How could the compiler decide whether to use operator<<( ostream &, const std::string & ) or your template? It cannot, so it throws up its hands in despair and gives up. That's what the error is telling you.
First, you need to read the error message more carefully. As an alternative, consider breaking the statement up, something like this:
out << "Price: ";
out << (obj.getPrice());
out << "\tCount: ";
out << obj.getCount();
out << '\n';
When you do, you'll realize that what's really causing the problem is not where you try to print out getPrice(), but where you try to print out "Price: ".
The problem is arising because the compiler doesn't know whether to use the normal overload to print out the string, or to use the template being defined to print it out.

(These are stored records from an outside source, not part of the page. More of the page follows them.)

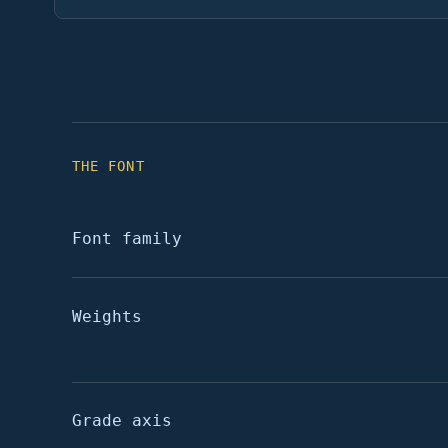
THE FONT
Font family
Weights
Grade axis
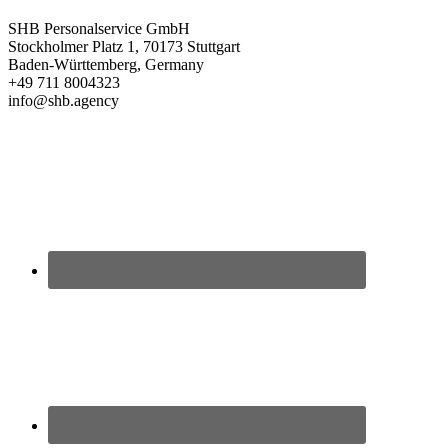
SHB Personalservice GmbH
Stockholmer Platz 1, 70173 Stuttgart
Baden-Württemberg, Germany
+49 711 8004323
info@shb.agency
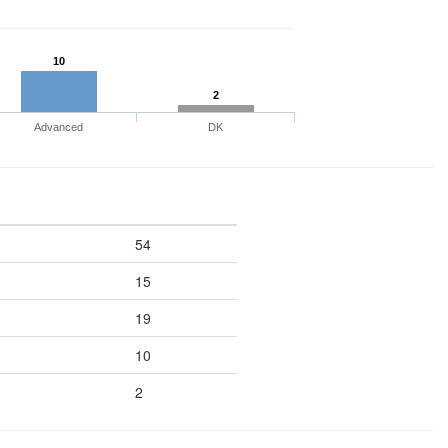
10
2
Advanced
DK
54
15
19
10
2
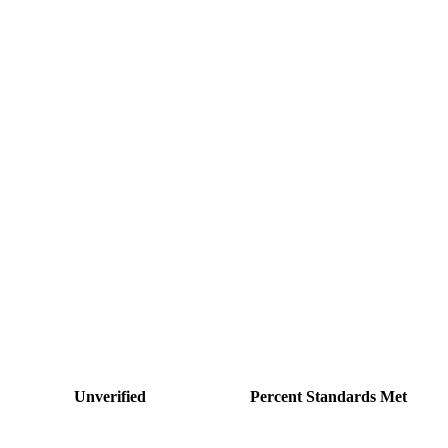
Unverified
Percent Standards Met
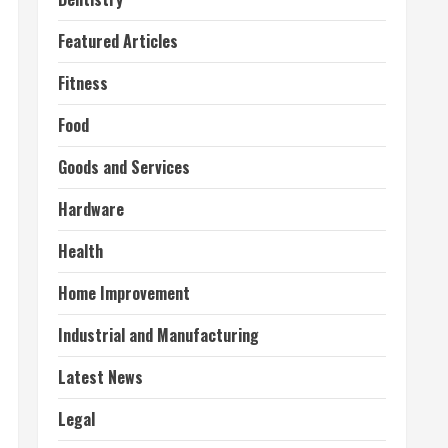
Featured Articles
Fitness
Food
Goods and Services
Hardware
Health
Home Improvement
Industrial and Manufacturing
Latest News
Legal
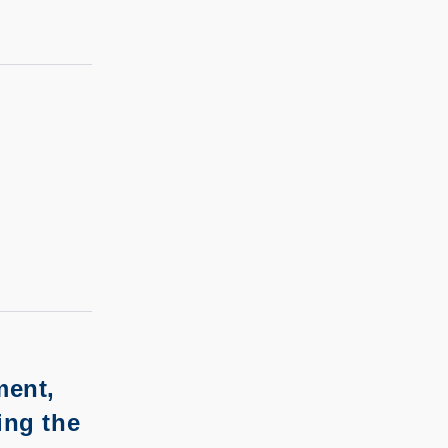
ment,
ing the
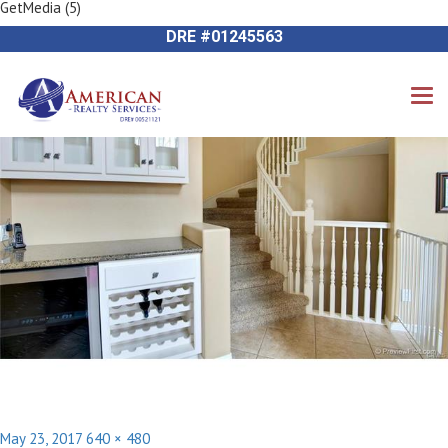
GetMedia (5)
Previous Image
714-612-9535 James Harvey
Next Image
DRE #01245563
Posted
Full
May 23, 2017
640 × 480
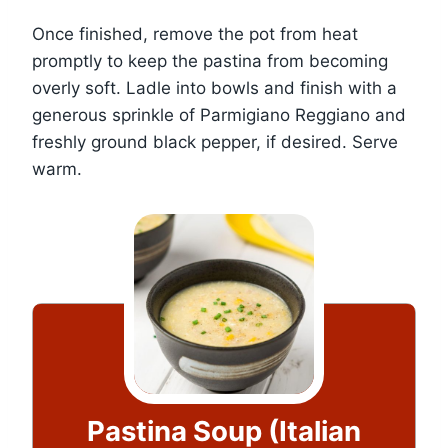
Once finished, remove the pot from heat
promptly to keep the pastina from becoming
overly soft. Ladle into bowls and finish with a
generous sprinkle of Parmigiano Reggiano and
freshly ground black pepper, if desired. Serve
warm.
Pastina Soup (Italian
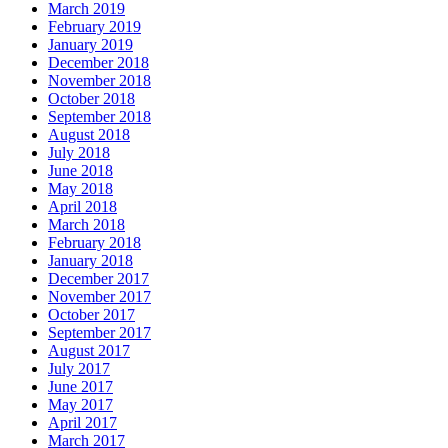
March 2019
February 2019
January 2019
December 2018
November 2018
October 2018
September 2018
August 2018
July 2018
June 2018
May 2018
April 2018
March 2018
February 2018
January 2018
December 2017
November 2017
October 2017
September 2017
August 2017
July 2017
June 2017
May 2017
April 2017
March 2017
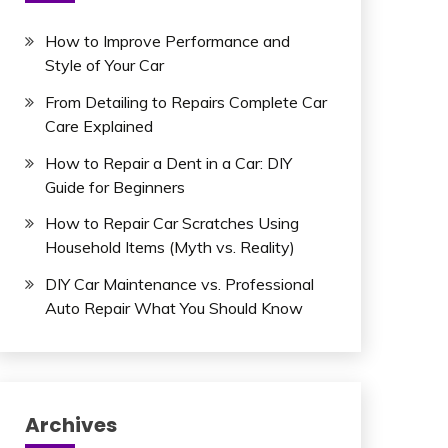
How to Improve Performance and
Style of Your Car
From Detailing to Repairs Complete Car
Care Explained
How to Repair a Dent in a Car: DIY
Guide for Beginners
How to Repair Car Scratches Using
Household Items (Myth vs. Reality)
DIY Car Maintenance vs. Professional
Auto Repair What You Should Know
Archives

The latter would cause infinite recursion, and it couldn't actually compile since it requires an object on which you can/could call getPrice and getCount to compile correctly -- but it has a signature that matches, so the compiler says it's ambiguous, and that's the end of that.
The reason of the error is that your templated overload is conflicting with another templated overload, and there is no reason to prefer one template to another:
template<class charT, class traits>
basic_ostream<charT,traits>& operator<<(basic_ostream<charT,traits>&, const charT*);
template <class T>
basic_ostream<char, char_traits<char> >& operator<< (basic_ostream<char, char_traits<char> >&, const T&);
//which one is preferable when you ask for: cout << "literal";?
(ostream should be a typedef for basic_ostream<char, char_traits<char> >.)
The whole idea of making your overload a template is questionable, seeing that the overload clearly cannot handle any other class than your Record.
There probably are techniques to allow you to provide a single templated overload for a number of unrelated Record-like classes with a little template metaprogramming (enable_if and traits), if that is the idea.